PROBLEM DETAILS:
Copy each line from the listing below where the word "worklogs" shows up.

+++ PROVIDED RECORDS +++

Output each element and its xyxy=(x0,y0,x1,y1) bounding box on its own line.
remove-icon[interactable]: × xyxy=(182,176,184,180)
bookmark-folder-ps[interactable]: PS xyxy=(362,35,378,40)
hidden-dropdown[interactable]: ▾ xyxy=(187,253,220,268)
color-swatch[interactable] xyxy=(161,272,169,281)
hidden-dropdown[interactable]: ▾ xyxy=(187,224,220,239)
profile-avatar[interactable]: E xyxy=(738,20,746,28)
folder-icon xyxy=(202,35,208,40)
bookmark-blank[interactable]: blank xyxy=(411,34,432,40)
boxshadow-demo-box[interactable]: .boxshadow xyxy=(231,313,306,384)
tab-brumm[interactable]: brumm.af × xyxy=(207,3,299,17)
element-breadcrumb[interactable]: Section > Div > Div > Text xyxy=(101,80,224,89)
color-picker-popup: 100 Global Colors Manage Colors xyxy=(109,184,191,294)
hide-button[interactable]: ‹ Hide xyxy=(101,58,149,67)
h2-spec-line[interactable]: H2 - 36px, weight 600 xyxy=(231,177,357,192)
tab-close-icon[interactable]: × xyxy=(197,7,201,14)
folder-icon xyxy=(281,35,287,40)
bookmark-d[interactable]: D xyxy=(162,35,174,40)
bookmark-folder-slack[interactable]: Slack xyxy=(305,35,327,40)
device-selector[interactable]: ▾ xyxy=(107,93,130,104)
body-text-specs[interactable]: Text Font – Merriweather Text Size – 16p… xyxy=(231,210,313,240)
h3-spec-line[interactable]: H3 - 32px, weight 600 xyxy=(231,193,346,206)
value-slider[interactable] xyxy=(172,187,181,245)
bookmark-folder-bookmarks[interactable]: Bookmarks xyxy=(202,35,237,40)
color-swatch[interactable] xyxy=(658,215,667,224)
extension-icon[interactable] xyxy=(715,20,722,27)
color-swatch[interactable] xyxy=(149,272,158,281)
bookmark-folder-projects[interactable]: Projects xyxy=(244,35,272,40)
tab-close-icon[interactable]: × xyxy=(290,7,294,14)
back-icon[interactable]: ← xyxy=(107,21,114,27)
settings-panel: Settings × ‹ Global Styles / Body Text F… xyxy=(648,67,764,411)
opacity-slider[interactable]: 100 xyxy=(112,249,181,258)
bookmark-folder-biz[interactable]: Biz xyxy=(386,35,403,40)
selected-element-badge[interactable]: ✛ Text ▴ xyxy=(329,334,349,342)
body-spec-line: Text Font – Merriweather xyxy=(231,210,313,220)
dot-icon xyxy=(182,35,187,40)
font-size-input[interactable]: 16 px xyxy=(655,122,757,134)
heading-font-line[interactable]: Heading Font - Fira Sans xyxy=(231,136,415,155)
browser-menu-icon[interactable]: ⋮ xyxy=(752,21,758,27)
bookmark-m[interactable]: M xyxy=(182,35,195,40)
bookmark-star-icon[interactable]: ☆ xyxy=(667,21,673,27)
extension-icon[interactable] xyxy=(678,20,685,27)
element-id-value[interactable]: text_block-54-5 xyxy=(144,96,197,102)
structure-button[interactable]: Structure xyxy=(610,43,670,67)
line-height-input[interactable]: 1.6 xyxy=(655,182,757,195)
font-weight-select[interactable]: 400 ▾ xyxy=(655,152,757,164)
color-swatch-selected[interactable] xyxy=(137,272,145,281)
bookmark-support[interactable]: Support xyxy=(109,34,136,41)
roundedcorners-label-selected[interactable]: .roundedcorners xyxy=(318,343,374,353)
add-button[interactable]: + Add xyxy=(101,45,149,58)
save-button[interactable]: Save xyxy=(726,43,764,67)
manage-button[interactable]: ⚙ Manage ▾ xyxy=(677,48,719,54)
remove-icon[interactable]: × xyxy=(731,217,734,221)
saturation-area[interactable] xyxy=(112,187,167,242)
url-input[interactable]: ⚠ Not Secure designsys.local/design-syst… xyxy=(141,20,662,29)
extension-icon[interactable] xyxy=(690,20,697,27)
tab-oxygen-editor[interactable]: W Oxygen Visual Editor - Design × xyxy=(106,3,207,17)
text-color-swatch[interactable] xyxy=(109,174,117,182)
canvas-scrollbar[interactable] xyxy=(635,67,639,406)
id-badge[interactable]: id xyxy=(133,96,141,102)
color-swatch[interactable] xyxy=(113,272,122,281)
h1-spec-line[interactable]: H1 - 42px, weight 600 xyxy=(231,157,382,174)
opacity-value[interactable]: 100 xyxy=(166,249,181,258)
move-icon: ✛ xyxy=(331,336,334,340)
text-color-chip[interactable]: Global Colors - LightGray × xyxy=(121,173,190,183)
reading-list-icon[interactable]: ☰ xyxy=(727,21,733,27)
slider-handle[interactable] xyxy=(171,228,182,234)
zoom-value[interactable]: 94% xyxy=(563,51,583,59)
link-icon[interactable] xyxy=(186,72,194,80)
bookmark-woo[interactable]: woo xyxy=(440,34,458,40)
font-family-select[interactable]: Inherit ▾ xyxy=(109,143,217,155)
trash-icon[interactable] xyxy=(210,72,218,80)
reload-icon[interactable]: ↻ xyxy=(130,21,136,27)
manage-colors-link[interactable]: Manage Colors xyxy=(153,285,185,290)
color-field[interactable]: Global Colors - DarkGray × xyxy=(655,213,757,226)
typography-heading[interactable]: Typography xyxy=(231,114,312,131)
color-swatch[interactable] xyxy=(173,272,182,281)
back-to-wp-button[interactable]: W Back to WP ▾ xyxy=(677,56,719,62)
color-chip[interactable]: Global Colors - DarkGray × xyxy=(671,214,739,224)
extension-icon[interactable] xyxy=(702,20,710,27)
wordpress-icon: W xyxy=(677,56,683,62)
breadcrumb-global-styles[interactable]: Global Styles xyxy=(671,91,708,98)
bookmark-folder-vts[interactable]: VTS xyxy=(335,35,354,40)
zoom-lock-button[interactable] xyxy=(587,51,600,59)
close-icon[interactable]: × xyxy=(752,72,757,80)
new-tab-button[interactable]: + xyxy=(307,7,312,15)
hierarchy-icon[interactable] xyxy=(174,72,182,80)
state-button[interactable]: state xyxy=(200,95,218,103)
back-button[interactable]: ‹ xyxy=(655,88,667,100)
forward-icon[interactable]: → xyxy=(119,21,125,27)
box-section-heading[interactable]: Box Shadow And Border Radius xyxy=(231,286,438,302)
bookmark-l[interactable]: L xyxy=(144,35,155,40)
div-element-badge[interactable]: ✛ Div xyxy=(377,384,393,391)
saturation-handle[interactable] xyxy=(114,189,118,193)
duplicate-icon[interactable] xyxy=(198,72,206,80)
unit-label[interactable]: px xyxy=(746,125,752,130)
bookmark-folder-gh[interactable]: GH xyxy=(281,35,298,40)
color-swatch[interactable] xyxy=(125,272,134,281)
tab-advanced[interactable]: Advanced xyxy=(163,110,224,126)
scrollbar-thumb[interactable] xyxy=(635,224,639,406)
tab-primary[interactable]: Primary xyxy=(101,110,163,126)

+++
+++ PROVIDED RECORDS +++

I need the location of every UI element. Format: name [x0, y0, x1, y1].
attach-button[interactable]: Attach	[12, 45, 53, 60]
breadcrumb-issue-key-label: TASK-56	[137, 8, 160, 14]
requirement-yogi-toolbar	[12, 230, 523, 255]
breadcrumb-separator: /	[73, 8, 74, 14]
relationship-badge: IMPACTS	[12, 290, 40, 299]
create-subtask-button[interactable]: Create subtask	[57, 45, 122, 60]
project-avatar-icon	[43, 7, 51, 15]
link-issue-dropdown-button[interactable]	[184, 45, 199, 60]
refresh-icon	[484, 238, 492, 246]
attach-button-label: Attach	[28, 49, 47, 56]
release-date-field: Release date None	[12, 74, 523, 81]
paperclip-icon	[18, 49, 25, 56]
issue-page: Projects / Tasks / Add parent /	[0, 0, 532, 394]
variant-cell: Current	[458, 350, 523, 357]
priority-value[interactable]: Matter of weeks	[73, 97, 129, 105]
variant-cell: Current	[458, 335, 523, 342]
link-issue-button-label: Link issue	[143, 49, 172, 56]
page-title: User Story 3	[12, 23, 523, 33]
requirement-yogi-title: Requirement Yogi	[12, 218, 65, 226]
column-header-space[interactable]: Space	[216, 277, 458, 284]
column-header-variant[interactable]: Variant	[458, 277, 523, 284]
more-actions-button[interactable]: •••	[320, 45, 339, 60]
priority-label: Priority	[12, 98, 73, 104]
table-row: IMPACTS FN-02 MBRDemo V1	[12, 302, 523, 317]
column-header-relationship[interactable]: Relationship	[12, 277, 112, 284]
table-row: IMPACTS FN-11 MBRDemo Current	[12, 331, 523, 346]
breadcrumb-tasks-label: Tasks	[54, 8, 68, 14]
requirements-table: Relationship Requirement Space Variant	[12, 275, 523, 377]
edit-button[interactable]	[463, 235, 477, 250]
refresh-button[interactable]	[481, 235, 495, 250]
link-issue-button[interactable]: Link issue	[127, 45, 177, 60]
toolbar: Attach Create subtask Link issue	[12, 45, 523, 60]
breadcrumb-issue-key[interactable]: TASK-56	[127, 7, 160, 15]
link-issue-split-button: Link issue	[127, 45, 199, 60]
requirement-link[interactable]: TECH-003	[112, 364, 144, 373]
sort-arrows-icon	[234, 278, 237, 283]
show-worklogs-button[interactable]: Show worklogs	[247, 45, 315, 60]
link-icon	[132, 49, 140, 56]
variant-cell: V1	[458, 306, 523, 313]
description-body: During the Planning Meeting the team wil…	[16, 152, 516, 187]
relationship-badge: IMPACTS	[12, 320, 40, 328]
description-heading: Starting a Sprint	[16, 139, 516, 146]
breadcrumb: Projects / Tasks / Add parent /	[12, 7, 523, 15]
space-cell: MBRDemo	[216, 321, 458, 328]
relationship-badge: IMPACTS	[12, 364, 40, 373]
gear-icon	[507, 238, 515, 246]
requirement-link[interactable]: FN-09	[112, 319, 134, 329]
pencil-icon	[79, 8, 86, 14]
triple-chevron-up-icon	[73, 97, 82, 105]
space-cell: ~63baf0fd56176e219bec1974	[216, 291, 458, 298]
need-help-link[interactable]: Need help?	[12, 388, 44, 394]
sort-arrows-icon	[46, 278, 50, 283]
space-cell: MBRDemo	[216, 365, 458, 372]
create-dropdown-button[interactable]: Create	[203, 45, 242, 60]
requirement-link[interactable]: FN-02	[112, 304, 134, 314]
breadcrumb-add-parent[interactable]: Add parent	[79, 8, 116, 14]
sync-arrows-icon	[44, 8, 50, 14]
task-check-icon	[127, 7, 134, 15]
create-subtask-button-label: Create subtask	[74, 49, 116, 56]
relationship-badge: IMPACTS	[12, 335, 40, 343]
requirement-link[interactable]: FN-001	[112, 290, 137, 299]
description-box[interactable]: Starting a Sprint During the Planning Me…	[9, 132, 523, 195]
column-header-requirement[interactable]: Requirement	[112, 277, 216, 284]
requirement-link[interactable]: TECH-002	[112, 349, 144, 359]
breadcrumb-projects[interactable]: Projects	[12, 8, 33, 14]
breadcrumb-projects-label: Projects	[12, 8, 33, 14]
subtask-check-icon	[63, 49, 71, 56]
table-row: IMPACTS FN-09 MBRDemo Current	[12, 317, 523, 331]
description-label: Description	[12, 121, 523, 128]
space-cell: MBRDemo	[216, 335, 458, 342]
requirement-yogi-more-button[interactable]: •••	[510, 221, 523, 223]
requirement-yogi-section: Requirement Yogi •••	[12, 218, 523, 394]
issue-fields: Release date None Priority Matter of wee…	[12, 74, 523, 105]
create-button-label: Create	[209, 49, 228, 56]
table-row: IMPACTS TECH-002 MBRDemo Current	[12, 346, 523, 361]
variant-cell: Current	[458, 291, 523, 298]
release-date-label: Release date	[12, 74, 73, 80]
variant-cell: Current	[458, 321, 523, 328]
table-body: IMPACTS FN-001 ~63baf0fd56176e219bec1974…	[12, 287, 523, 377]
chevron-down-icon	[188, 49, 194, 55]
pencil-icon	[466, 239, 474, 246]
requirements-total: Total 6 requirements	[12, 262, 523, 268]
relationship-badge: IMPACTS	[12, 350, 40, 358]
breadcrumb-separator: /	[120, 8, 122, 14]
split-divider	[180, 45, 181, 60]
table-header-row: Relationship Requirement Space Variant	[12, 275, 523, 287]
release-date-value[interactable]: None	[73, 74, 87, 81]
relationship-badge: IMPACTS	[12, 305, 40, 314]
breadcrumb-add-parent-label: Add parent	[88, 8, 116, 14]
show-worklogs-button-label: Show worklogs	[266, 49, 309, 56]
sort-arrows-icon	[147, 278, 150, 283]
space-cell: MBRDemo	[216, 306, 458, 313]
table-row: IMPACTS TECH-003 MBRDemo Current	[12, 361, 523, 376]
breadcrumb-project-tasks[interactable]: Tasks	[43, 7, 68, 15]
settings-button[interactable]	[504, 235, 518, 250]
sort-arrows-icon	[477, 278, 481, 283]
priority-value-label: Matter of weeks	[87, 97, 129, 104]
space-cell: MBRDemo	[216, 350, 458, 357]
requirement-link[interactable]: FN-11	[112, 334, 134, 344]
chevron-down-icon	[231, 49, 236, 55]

+++
+++ PROVIDED RECORDS +++

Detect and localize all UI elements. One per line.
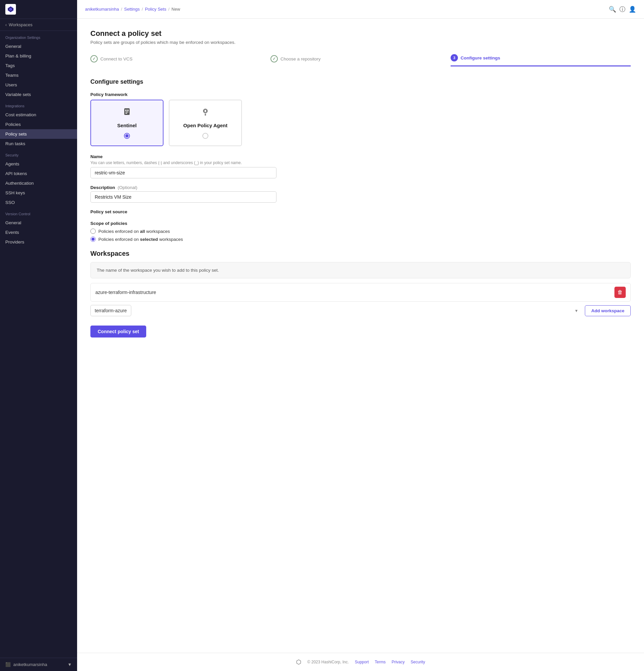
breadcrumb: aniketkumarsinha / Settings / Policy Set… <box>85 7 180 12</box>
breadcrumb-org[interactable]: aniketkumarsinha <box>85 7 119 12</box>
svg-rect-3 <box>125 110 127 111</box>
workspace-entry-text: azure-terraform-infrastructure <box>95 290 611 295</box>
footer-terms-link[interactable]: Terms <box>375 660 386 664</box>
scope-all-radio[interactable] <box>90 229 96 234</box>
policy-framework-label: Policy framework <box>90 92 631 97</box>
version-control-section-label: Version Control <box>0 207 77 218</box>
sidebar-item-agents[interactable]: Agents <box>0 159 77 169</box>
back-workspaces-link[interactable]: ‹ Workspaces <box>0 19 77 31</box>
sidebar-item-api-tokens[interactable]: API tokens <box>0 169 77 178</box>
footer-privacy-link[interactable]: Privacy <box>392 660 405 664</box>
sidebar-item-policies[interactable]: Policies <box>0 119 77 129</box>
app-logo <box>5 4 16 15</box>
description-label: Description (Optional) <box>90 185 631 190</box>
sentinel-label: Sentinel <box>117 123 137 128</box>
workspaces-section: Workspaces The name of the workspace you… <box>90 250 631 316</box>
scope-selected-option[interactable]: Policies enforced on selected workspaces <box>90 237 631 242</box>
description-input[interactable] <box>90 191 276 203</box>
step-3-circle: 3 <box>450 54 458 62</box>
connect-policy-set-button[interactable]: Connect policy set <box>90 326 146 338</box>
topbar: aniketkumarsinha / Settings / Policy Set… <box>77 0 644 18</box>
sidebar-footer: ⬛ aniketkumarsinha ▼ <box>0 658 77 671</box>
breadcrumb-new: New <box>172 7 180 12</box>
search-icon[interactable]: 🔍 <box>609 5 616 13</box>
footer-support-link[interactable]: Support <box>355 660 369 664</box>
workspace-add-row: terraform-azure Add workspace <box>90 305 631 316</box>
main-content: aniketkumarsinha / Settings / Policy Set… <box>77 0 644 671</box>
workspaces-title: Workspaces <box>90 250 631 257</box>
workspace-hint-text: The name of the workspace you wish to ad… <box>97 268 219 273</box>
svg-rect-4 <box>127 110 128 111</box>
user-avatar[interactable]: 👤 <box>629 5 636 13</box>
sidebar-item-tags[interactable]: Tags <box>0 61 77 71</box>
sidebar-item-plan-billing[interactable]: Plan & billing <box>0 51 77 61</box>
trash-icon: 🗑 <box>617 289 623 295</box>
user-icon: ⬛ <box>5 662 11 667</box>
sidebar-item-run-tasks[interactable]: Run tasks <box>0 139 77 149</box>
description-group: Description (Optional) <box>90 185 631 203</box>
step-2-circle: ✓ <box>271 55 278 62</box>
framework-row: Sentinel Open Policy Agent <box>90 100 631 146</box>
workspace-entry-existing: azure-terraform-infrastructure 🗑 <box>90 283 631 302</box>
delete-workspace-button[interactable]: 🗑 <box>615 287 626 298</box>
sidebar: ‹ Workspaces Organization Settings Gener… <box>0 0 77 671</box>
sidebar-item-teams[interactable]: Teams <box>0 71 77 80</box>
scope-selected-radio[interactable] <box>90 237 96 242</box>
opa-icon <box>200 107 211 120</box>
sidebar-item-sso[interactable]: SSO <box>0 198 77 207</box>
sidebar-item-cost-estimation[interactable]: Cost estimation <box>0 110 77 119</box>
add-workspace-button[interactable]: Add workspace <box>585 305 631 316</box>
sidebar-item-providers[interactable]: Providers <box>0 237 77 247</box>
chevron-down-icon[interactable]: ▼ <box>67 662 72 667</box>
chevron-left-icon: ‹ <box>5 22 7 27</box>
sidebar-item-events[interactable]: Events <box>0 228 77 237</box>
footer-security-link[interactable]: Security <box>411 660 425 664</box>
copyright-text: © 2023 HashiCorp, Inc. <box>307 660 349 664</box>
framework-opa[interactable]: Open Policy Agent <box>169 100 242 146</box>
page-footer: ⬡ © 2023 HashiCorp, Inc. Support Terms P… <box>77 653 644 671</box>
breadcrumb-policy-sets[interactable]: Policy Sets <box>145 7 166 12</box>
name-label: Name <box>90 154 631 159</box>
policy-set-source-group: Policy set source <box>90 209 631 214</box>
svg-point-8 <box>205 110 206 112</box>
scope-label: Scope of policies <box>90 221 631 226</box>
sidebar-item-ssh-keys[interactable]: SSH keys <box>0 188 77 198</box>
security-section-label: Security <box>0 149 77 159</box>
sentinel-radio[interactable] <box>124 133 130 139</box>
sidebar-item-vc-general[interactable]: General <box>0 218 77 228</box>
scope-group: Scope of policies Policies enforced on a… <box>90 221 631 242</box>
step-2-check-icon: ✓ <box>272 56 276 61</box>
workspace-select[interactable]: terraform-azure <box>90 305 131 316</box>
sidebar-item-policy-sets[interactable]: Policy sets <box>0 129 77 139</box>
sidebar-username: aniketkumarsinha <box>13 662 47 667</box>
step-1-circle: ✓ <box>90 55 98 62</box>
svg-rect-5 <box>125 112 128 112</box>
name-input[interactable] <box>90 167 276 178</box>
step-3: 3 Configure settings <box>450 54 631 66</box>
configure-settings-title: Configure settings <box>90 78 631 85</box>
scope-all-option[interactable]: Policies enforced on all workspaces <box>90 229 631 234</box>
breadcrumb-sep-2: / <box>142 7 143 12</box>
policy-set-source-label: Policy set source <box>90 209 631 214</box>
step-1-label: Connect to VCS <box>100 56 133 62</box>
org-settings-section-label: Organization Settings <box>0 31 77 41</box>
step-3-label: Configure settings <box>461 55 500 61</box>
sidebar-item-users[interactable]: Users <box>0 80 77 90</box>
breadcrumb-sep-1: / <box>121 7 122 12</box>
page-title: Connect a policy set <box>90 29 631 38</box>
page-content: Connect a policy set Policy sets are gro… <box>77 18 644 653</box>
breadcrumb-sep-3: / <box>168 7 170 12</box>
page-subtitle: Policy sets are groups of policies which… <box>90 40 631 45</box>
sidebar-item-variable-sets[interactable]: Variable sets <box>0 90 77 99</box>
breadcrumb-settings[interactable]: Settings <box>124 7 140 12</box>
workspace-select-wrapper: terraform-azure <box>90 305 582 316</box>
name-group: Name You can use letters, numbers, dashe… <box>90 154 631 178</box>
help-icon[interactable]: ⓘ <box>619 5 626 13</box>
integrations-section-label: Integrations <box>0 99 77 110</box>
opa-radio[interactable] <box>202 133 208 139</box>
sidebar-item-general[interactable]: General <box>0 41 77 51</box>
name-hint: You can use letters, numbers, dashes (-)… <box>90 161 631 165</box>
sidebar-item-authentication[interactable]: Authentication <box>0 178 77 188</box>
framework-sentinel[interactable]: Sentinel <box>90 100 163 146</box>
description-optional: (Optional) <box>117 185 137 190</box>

+++

WRITTEN RESPONSE:
show-worklogs-button[interactable]: Show worklogs	[247, 45, 315, 60]
show-worklogs-button-label: Show worklogs	[266, 49, 309, 56]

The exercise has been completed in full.